Psychologischer Kniff von Trainer Frank Schmidt

Die Entscheidung für den Wechsel zwischen den Pfosten basierte auf mehreren Überlegungen des Trainerteams. Einerseits sah Frank Schmidt, der den Auftritt seines Schützlings im Nachgang als überragend lobte, die Notwendigkeit für einen neuen Reiz. Angesichts von zuvor erst einem einzigen Auswärtssieg wollte der Coach mit der Personalie bewusst etwas verändern und die Mannschaft ablenken – ein psychologischer Kniff, der voll aufging.

Andererseits ist die Beförderung der verdiente Lohn für eine lange Leidenszeit. Ursprünglich sollte der Schlussmann bereits vor der Saison mit Kevin Müller um den Stammplatz konkurrieren.

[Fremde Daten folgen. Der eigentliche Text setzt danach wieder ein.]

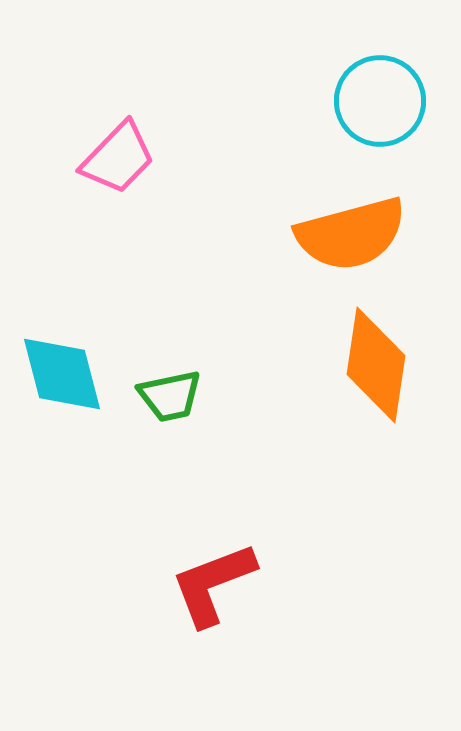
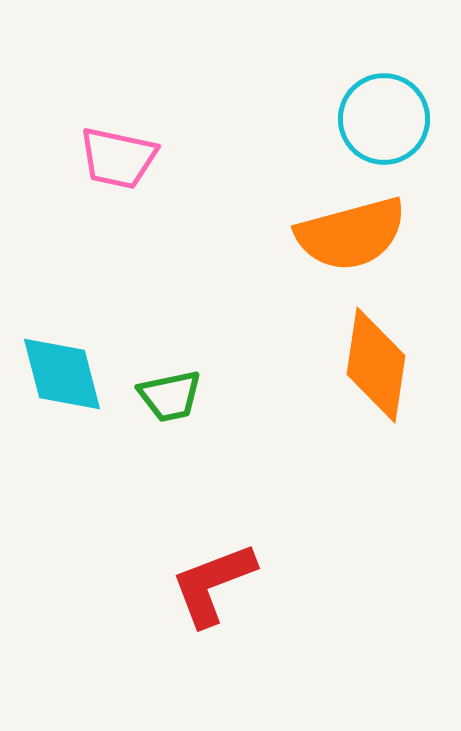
cyan circle: moved 4 px right, 18 px down
pink trapezoid: rotated 58 degrees clockwise
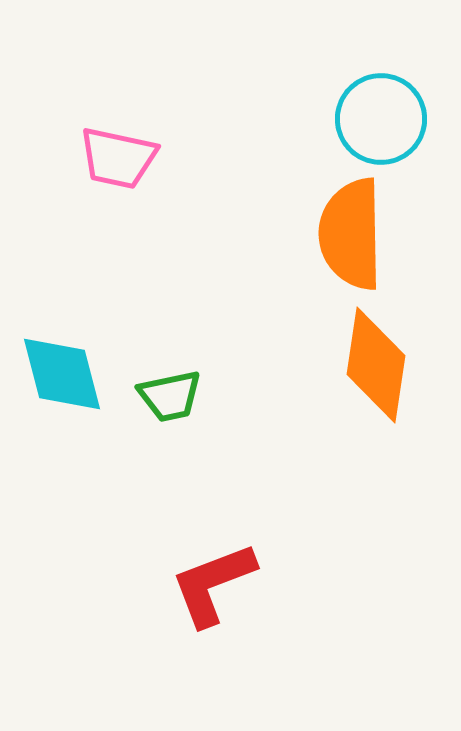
cyan circle: moved 3 px left
orange semicircle: rotated 104 degrees clockwise
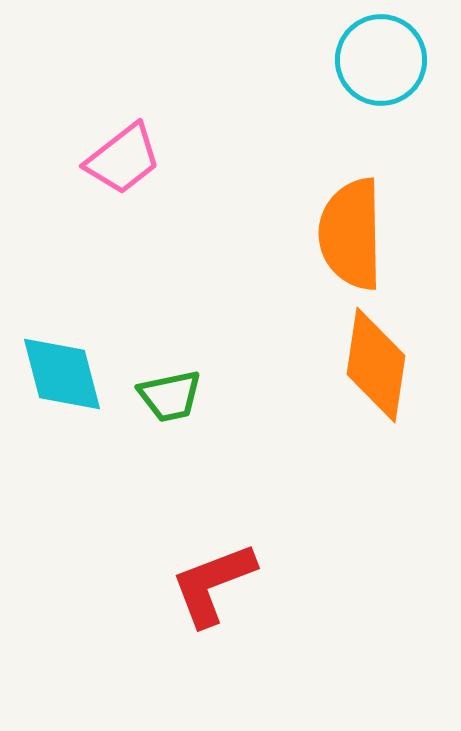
cyan circle: moved 59 px up
pink trapezoid: moved 5 px right, 1 px down; rotated 50 degrees counterclockwise
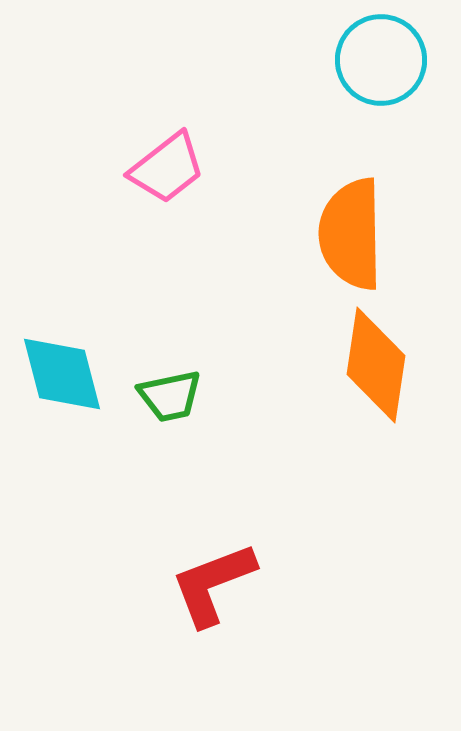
pink trapezoid: moved 44 px right, 9 px down
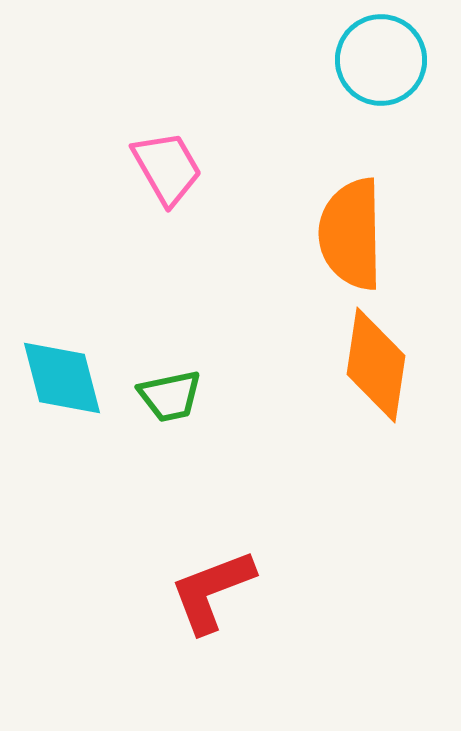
pink trapezoid: rotated 82 degrees counterclockwise
cyan diamond: moved 4 px down
red L-shape: moved 1 px left, 7 px down
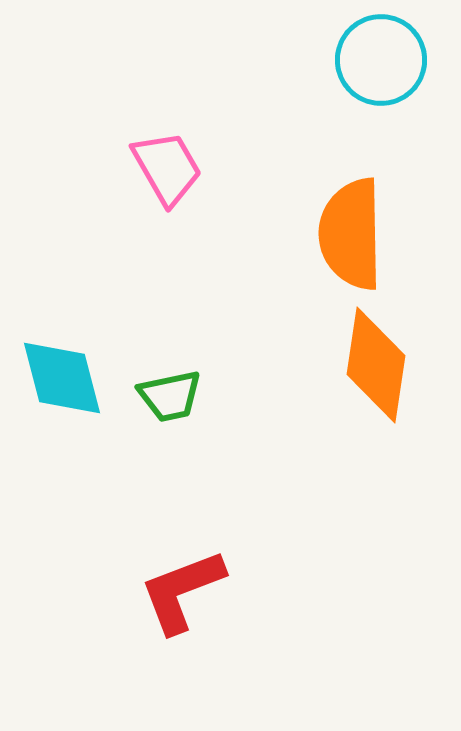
red L-shape: moved 30 px left
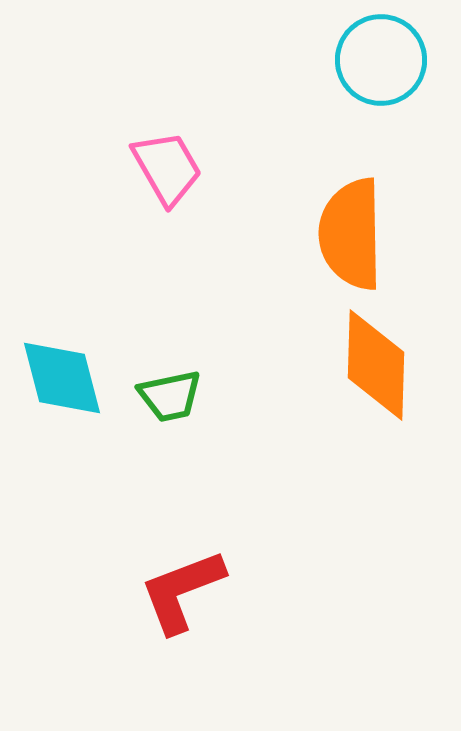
orange diamond: rotated 7 degrees counterclockwise
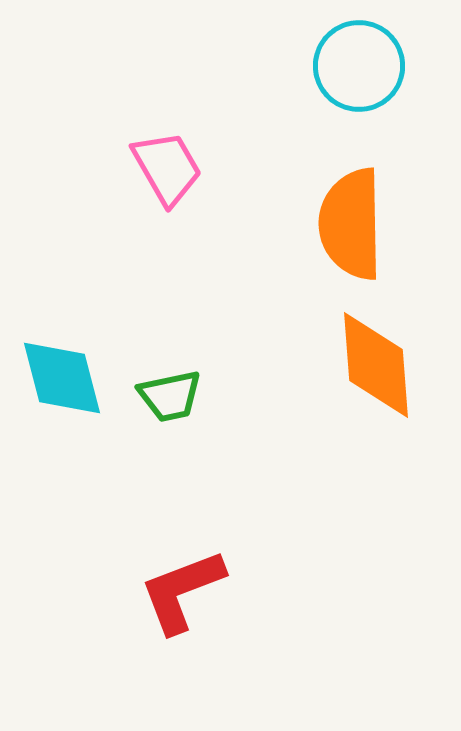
cyan circle: moved 22 px left, 6 px down
orange semicircle: moved 10 px up
orange diamond: rotated 6 degrees counterclockwise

Eine langwierige Fußverletzung warf ihn jedoch zurück, woraufhin der Verein Diant Ramaj verpflichtete. Nach überzeugenden Auftritten in der Vergangenheit, wie etwa bei seinem ersten Profi-Einsatz in der Conference-League-Qualifikation gegen BK Häcken, hat sich Feller nun eindrucksvoll im Bundesliga-Tor zurückgemeldet.